Stored records:
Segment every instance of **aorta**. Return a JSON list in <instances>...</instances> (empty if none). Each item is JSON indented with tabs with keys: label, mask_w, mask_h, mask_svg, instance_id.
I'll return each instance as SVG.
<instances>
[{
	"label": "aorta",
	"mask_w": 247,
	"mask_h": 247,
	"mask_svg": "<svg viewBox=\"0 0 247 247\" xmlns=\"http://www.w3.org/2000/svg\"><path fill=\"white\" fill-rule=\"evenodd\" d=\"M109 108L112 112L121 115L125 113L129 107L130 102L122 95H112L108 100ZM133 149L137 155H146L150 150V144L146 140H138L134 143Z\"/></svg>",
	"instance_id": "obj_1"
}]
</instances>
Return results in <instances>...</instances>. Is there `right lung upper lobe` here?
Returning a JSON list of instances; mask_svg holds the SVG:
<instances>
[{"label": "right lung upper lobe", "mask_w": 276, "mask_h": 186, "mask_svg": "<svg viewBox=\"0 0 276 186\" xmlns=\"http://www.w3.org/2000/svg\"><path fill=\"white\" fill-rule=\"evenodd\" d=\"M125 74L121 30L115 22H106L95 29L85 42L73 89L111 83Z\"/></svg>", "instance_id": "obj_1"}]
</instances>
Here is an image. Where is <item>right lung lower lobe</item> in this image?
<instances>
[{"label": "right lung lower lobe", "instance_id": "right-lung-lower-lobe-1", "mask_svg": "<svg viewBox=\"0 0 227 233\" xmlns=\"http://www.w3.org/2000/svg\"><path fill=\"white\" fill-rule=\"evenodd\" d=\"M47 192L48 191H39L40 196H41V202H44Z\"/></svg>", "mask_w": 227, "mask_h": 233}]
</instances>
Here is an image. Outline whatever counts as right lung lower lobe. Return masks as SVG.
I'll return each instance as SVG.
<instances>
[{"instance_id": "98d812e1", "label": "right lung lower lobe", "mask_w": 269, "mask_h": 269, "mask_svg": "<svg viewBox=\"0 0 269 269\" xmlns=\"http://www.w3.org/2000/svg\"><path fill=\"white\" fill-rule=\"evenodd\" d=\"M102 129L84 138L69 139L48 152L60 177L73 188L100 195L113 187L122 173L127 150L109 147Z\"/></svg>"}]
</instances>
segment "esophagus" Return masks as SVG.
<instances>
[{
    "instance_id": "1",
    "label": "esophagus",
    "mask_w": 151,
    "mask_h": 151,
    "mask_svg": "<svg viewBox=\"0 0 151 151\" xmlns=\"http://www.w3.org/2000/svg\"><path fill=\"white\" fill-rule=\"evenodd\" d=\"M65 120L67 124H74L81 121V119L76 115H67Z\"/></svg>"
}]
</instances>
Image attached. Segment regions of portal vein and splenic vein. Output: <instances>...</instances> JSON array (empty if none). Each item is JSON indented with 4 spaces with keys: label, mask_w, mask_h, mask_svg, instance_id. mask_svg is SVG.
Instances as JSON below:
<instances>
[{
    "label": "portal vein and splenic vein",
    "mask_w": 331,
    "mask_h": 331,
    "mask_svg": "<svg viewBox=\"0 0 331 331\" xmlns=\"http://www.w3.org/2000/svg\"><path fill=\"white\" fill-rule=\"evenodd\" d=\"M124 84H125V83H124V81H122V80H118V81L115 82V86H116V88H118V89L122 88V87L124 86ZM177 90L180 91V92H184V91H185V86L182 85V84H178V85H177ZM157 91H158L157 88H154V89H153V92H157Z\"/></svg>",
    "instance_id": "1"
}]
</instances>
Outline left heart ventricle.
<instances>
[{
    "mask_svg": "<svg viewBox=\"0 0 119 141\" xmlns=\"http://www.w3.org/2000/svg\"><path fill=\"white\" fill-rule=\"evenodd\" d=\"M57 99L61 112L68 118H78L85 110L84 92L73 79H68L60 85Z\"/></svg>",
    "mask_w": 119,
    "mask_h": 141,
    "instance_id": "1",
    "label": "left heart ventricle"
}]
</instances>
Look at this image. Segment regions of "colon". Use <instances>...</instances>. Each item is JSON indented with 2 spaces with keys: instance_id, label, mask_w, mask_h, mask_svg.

- TASK REQUIREMENTS:
Only an exact copy of the data above will do.

- OUTPUT:
Segment every instance of **aorta**. Return a JSON list in <instances>...</instances> (empty if none). Each item is JSON indented with tabs with keys: label, mask_w, mask_h, mask_svg, instance_id.
I'll return each instance as SVG.
<instances>
[{
	"label": "aorta",
	"mask_w": 247,
	"mask_h": 247,
	"mask_svg": "<svg viewBox=\"0 0 247 247\" xmlns=\"http://www.w3.org/2000/svg\"><path fill=\"white\" fill-rule=\"evenodd\" d=\"M109 108L112 112L121 115L125 113L129 107L130 102L122 95H112L108 100ZM133 149L137 155H146L150 150V144L146 140H138L134 143Z\"/></svg>",
	"instance_id": "obj_1"
}]
</instances>
Return results in <instances>...</instances>. Is there `right lung upper lobe` here?
Returning a JSON list of instances; mask_svg holds the SVG:
<instances>
[{"label": "right lung upper lobe", "mask_w": 276, "mask_h": 186, "mask_svg": "<svg viewBox=\"0 0 276 186\" xmlns=\"http://www.w3.org/2000/svg\"><path fill=\"white\" fill-rule=\"evenodd\" d=\"M125 74L121 30L115 22H106L95 29L85 42L73 89L111 83Z\"/></svg>", "instance_id": "obj_1"}]
</instances>
Here is an image. Where is <item>right lung lower lobe</item> in this image?
<instances>
[{"label": "right lung lower lobe", "instance_id": "right-lung-lower-lobe-1", "mask_svg": "<svg viewBox=\"0 0 227 233\" xmlns=\"http://www.w3.org/2000/svg\"><path fill=\"white\" fill-rule=\"evenodd\" d=\"M47 192L48 191H39L40 196H41V202H44Z\"/></svg>", "mask_w": 227, "mask_h": 233}]
</instances>
Here is an image. Outline whatever counts as right lung lower lobe. Return masks as SVG.
I'll return each instance as SVG.
<instances>
[{"instance_id": "98d812e1", "label": "right lung lower lobe", "mask_w": 269, "mask_h": 269, "mask_svg": "<svg viewBox=\"0 0 269 269\" xmlns=\"http://www.w3.org/2000/svg\"><path fill=\"white\" fill-rule=\"evenodd\" d=\"M102 129L84 138L69 139L48 152L60 177L73 188L100 195L113 187L122 173L127 150L109 147Z\"/></svg>"}]
</instances>
segment "esophagus" Return masks as SVG.
<instances>
[{
    "instance_id": "1",
    "label": "esophagus",
    "mask_w": 151,
    "mask_h": 151,
    "mask_svg": "<svg viewBox=\"0 0 151 151\" xmlns=\"http://www.w3.org/2000/svg\"><path fill=\"white\" fill-rule=\"evenodd\" d=\"M65 120L67 124H74L81 121V119L76 115H67Z\"/></svg>"
}]
</instances>
Image attached. Segment regions of portal vein and splenic vein. Output: <instances>...</instances> JSON array (empty if none). Each item is JSON indented with 4 spaces with keys: label, mask_w, mask_h, mask_svg, instance_id. mask_svg is SVG.
Instances as JSON below:
<instances>
[{
    "label": "portal vein and splenic vein",
    "mask_w": 331,
    "mask_h": 331,
    "mask_svg": "<svg viewBox=\"0 0 331 331\" xmlns=\"http://www.w3.org/2000/svg\"><path fill=\"white\" fill-rule=\"evenodd\" d=\"M124 84H125V83H124V81H122V80H118V81L115 82V86H116V88H118V89L122 88V87L124 86ZM177 90L180 91V92H184V91H185V86L182 85V84H178V85H177ZM157 91H158L157 88H154V89H153V92H157Z\"/></svg>",
    "instance_id": "1"
}]
</instances>
Outline left heart ventricle.
<instances>
[{
    "mask_svg": "<svg viewBox=\"0 0 119 141\" xmlns=\"http://www.w3.org/2000/svg\"><path fill=\"white\" fill-rule=\"evenodd\" d=\"M57 99L61 112L68 118H78L85 110L84 92L73 79H68L60 85Z\"/></svg>",
    "mask_w": 119,
    "mask_h": 141,
    "instance_id": "1",
    "label": "left heart ventricle"
}]
</instances>
Look at this image. Segment regions of "colon". Use <instances>...</instances>. Each item is JSON indented with 2 spaces with keys: instance_id, label, mask_w, mask_h, mask_svg.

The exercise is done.